InputDataFileName="out.csv"
InputDataFileName

training = 70      # Defining Training Percentage; Testing = 100 - Training

#--------------------------------------------------------------
# Step 3: Data Loading
#--------------------------------------------------------------
cat("\nStep 3: Data Loading")
dataset <- read.csv(InputDataFileName)      # Read the datafile
dataset <- dataset[sample(nrow(dataset)),]  # Shuffle the data row wise.

#result <- cfs(Features ~ ., dataset)

head(dataset)   # Show Top 6 records
nrow(dataset)   # Show number of records
names(dataset)  # Show fields names or columns names

#--------------------------------------------------------------
# Step 4: Count total number of observations/rows.
#--------------------------------------------------------------
cat("\nStep 4: Counting dataset")
totalDataset <- nrow(dataset)
totalDataset

nums <- sapply(dataset, is.numeric)
dataset<-dataset[ ,nums]

#--------------------------------------------------------------
# Step 5: Choose Target variable
#--------------------------------------------------------------
cat("\nStep 5: Choose Target Variable")
target  <- names(dataset)[1]   # i.e.
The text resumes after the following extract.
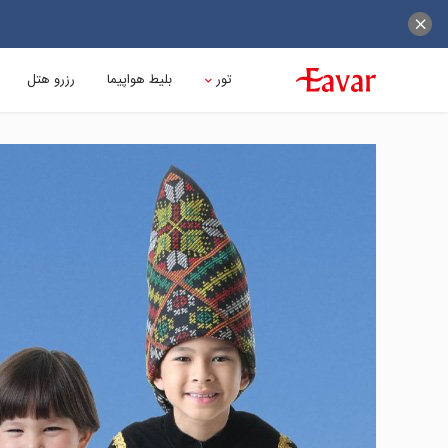
تور
بلیط هواپیما
رزرو هتل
RMSD
target

#data(dataset)

result <- cfs(Activity ~ ., dataset)

In the above code, I have used the last line for feature selection using FSelector.

I am getting the following error after executing last line:

Error in if (sd(vec1) == 0 || sd(vec2) == 0) return(0) :
missing value where TRUE/FALSE needed

out.csv https://drive.google.com/open?id=0B3UWvP6zFBQnN3JiamloOWl3T28

  • You need to include data before and after the python cleaning so that it is possible to give you a meaningful answer! – sconfluentus Jul 27 '17 at 19:31
  • no actually i dont want any na values in my dataset so first i deleted them from python.After that i found that their are some columns which does not numeric values(which are required when you are using RandomForest) so i deleted them.But then also i am given above written ERROR – Mohit Khandelwal Jul 27 '17 at 19:39
  • I am saying you need to show us data, not just code, if you want help with the error. Likely the problem is that you are serving your function data it cannot digest. – sconfluentus Jul 27 '17 at 19:41
  • https://drive.google.com/open?id=0B3UWvP6zFBQnN3JiamloOWl3T28 this is my out.csv – Mohit Khandelwal Jul 27 '17 at 19:52
  • Convert the target to a factor: `dataset$Activity = factor(dataset$Activity)` – Lars Kotthoff Jul 27 '17 at 22:01
  • @Lars i did this but after executing this line(result <- cfs(Activity ~ ., dataset)) i didnt get any output and this is executing for indefinite time. – Mohit Khandelwal Jul 28 '17 at 03:42
  • Well you do have a very large data set, so it'll take some time. – Lars Kotthoff Jul 28 '17 at 03:46
  • @Lars Its been 3 hours since its running but their is no output – Mohit Khandelwal Jul 28 '17 at 06:17
  • It looked like a categorical variable to me, so I converted it. In principle it should work as a continuous variable as well, not sure why it didn't here. – Lars Kotthoff Jul 28 '17 at 17:31

1 Answers1

1

Before last line

(result <- cfs(Activity ~ ., dataset)) 

use

dataset$Activity = factor(dataset$Activity)

It will take some time to execute because we have a very large dataset.